The burden of my past is a well-deserved torment. Maurice will never have the chance to fall in love. He will never become successful or enjoy true friendship. His family won’t cheer for him at graduation or cry tears of joy at his wedding. I stole these moments from them. What gives me the right of being forgiven?

This is a conflict that’s torn at me for years. I want to strive for redemption, and at the same time I refuse to forgive myself. I am not the same man as when I committed this crime. But until I stop lying about my guilt, I have no chance to be redeemed or forgiven.

That’s another reason for writing this piece. My prison writer friend tells me confessional is not the best writing, but I am trying to figure out how to live with myself. There’s nowhere else to do it but this page. Even if I can’t forgive what I’ve done, maybe I can find a way to accept who I’ve grown to be and find something close to redemption.

First, I have to admit that my fear of confessing is really just the fear of myself. I recall the memories of the night I killed Maurice. I was just treating him like I was treated, I told myself, figuring that this is how I was raised and I turned out okay. Obviously, I was not okay, and I hate that I hurt this child. That I was so sick to think my past traumas justified hitting this innocent child, is hard to admit. I’m terrified of the man who didn’t know that was wrong.

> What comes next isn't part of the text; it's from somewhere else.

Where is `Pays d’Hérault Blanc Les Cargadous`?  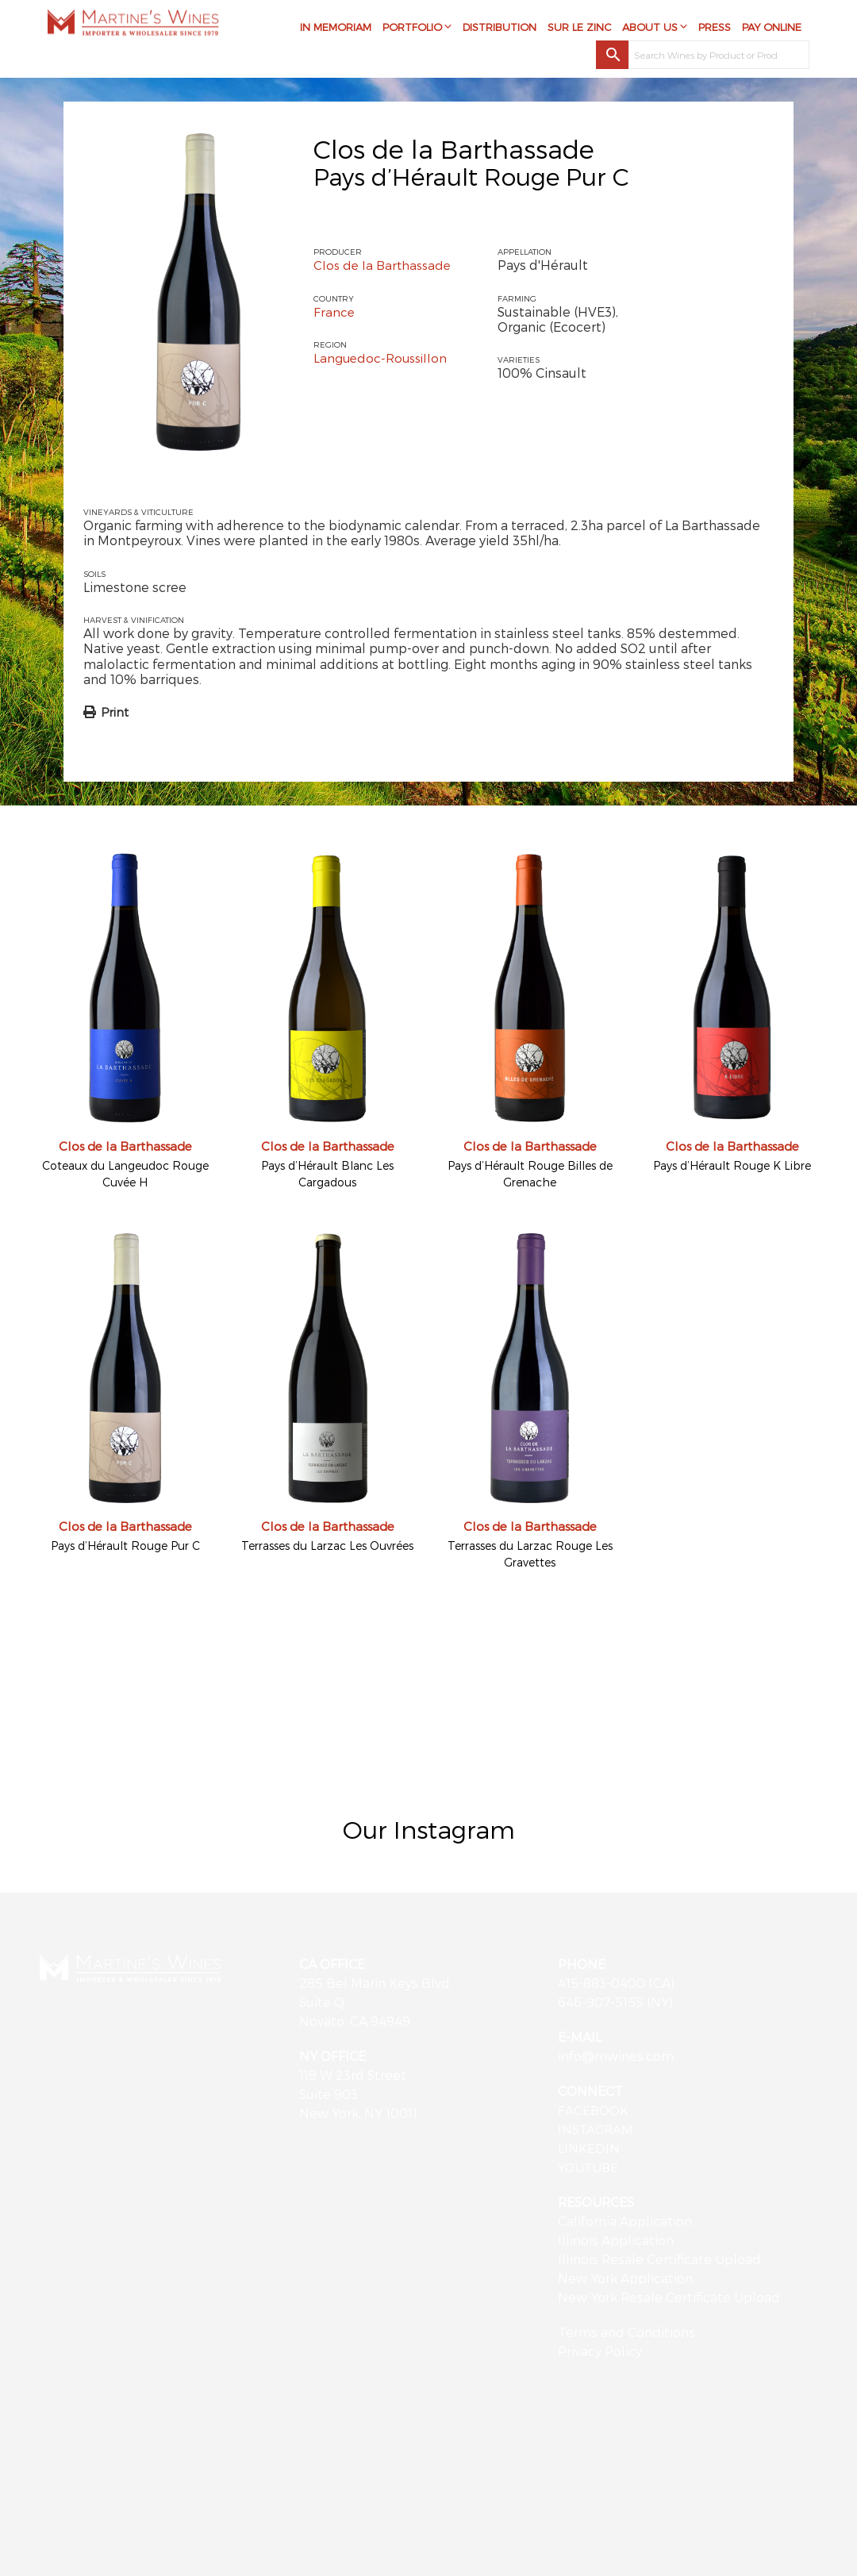 Pays d’Hérault Blanc Les Cargadous is located at coordinates (327, 1174).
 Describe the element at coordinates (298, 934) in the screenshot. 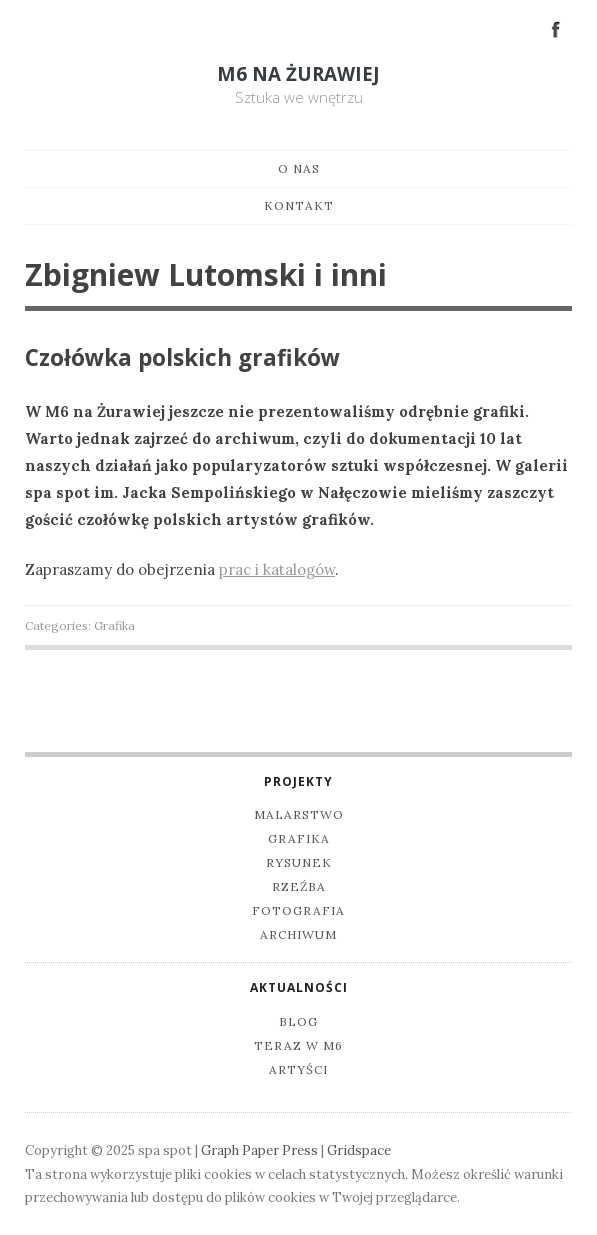 I see `Archiwum` at that location.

I lost my mother before I could redeem myself with her. I never thought the visit in 2003 would be the last time I would hear her tell me she loved me. Or that it would be the last time I could tell her the same. I hated myself for forcing her to walk away, and struggled for years to find reasons to continue living. I haven’t had the courage to attempt suicide since I was nine, but that didn’t stop me from thinking about it.

In prison, I learned to get lost in the everyday routine. That’s what so many of us do in here, live on the surface. I buried my self-loathing with the lie. When my father told me about my mother’s death, the grief intertwined with my guilt of what I did. Writing the truth has been the first form of healing in over 20 years.

I can’t hide from who I was anymore. I still have a long walk to redemption. I may not get there, but I have to try. I owe that much to my mother. I owe it to Maurice and his family. I may even owe it to myself.

 


Dyego M. Foddrell is a writer in Sullivan Correctional Facility in Fallsburg, New York. He is currently working toward an associate’s degree.